I sighed audibly. ‘I can’t cancel last minute, Emily. I’m already halfway there. Look, I don’t want this hanging over your head all week. I want you to enjoy your time at home. Please just come, okay?’
I could hear her breathing but she didn’t say a word.
‘Emily? Please?’
‘Fine.’
‘Okay, good. There’s a train leaving Victoria at five twenty-five. You’ll need to change at Lewes. Write that down. L-E-W-E-S. You can stay at the Seaford Head Hotel.’
‘Seaford Head . . . we’ve been there before—’
‘Yes, I know. Have you got it?’
‘Yes, but why—’
‘I’ll meet you outside the Co-op on the High Street at seven. We can talk once you get there.’
I picked her up and we drove to the beach. It was cold, so we stayed inside the car, rehashing the same conversation we’d had at the pub. I reminded her of all the reasons to abort and she found ways to shoot them down. I didn’t know what to do. She could be so challenging.

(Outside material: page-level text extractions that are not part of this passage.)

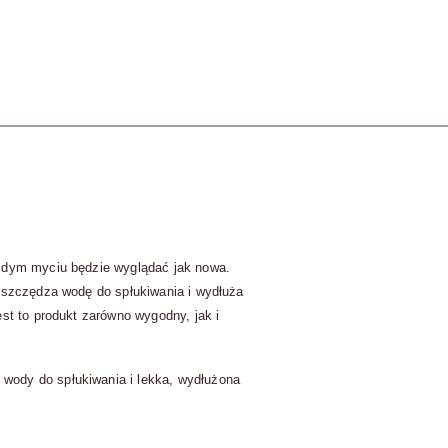
ażdym myciu będzie wyglądać jak nowa.
 oszczędza wodę do spłukiwania i wydłuża
st to produkt zarówno wygodny, jak i
 wody do spłukiwania i lekka, wydłużona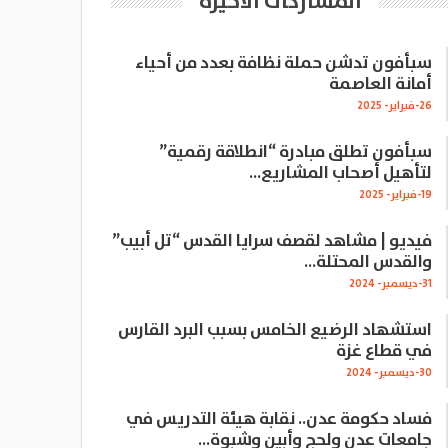
المشاركات الاخيرة
سبأفون تدشن حملة نظافة بعدد من أحياء
أمانة العاصمة
26-فبراير- 2025
سبأفون تطلق مبادرة “انطلاقة رقمية”
لتأهيل أصحاب المشاريع…
19-فبراير- 2025
فيديو | مشاهد لقصف سرايا القدس “تل أبيب”
والقدس المحتلة…
31-ديسمبر- 2024
استشهاد الرضيع الخامس بسبب البرد القارس
في قطاع غزة
30-ديسمبر- 2024
فساد حكومة عدن.. نقابة هيئة التدريس في
جامعات عدن ولحج وأبين وشبوة…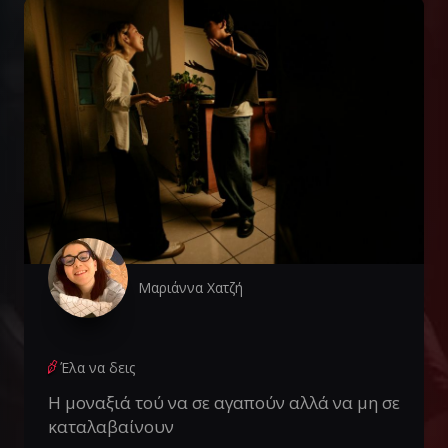
Μαριάννα Χατζή
Έλα να δεις
Η μοναξιά τού να σε αγαπούν αλλά να μη σε
καταλαβαίνουν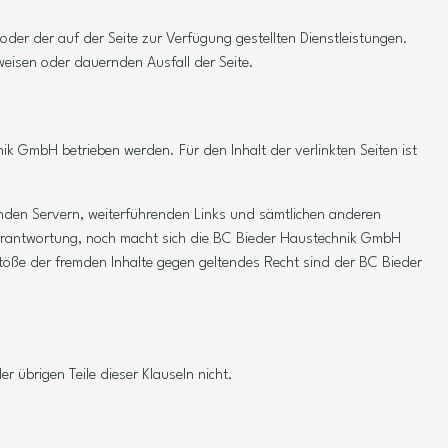
der der auf der Seite zur Verfügung gestellten Dienstleistungen.
eisen oder dauernden Ausfall der Seite.
ik GmbH betrieben werden. Für den Inhalt der verlinkten Seiten ist
henden Servern, weiterführenden Links und sämtlichen anderen
Verantwortung, noch macht sich die BC Bieder Haustechnik GmbH
stöße der fremden Inhalte gegen geltendes Recht sind der BC Bieder
r übrigen Teile dieser Klauseln nicht.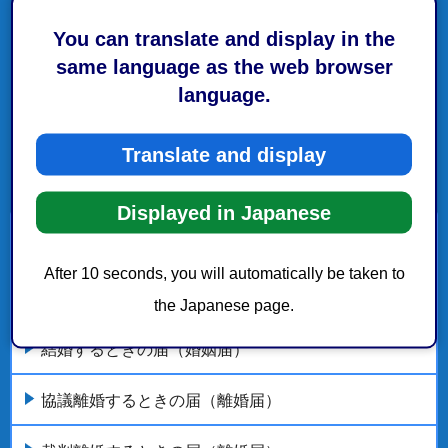
You can translate and display in the
same language as the web browser
language.
Translate and display
Displayed in Japanese
戸籍の届出（出生、死亡、婚姻など）
After 10 seconds, you will automatically be taken to
死亡したときの届（死亡届）
the Japanese page.
結婚するときの届（婚姻届）
協議離婚するときの届（離婚届）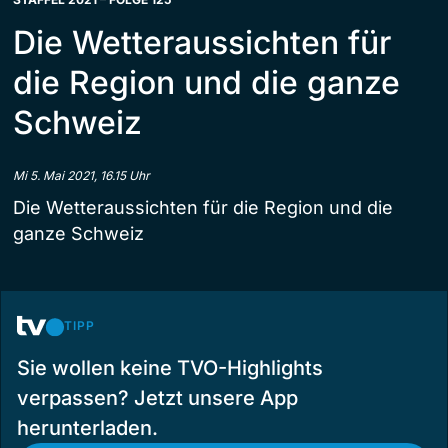
Die Wetteraussichten für
die Region und die ganze
Schweiz
Mi 5. Mai 2021, 16.15 Uhr
Die Wetteraussichten für die Region und die
ganze Schweiz
TIPP
Sie wollen keine TVO-Highlights
verpassen? Jetzt unsere App
herunterladen.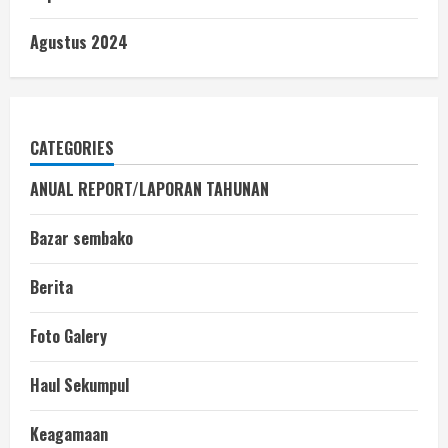
Agustus 2024
CATEGORIES
ANUAL REPORT/LAPORAN TAHUNAN
Bazar sembako
Berita
Foto Galery
Haul Sekumpul
Keagamaan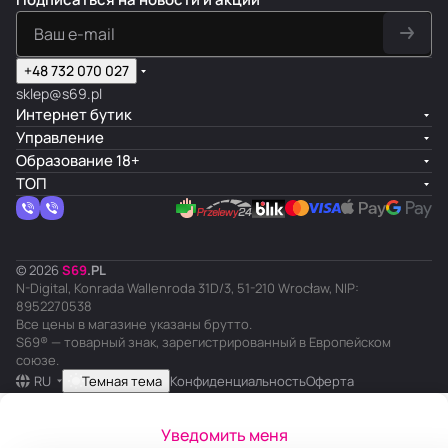
+48 732 070 027
sklep@s69.pl
Интернет бутик
Управление
Образование 18+
ТОП
© 2026
S
69
.
PL
N-Digital, Konrada Wallenroda 31D/3, 51-210 Wrocław, NIP:
8952270538
Все цены в магазине указаны брутто.
S69® — товарный знак, зарегистрированный в Европейском
союзе.
RU
Темная тема
Конфиденциальность
Оферта
Уведомить меня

‘You said you would stand by me, whatever I decide.’
‘It’s not that simple, Emily. I have a wife.’
‘Leave her.’
‘No,’ I scoffed. ‘I’m not going to let you dictate my life. Get rid of it.’
It had started to drizzle. Emily was staring outside the window.
‘Emily?’
‘It’s not your decision to make. This is a baby we’re talking about, Roy.’
‘A fetus.’
‘I won’t do it,’ she said, turning to face me. ‘You can’t make me.’
‘Fine. Keep it. But don’t think you or your kid will ever see me again.’
‘You can’t just walk away unscathed,’ she said, tears coursing down her cheeks.
‘Watch me.’
‘I’ll tell . . . Mia. I’ll ring her . . . right now and tell her everything,’ she howled. She picked up my phone from the dashboard.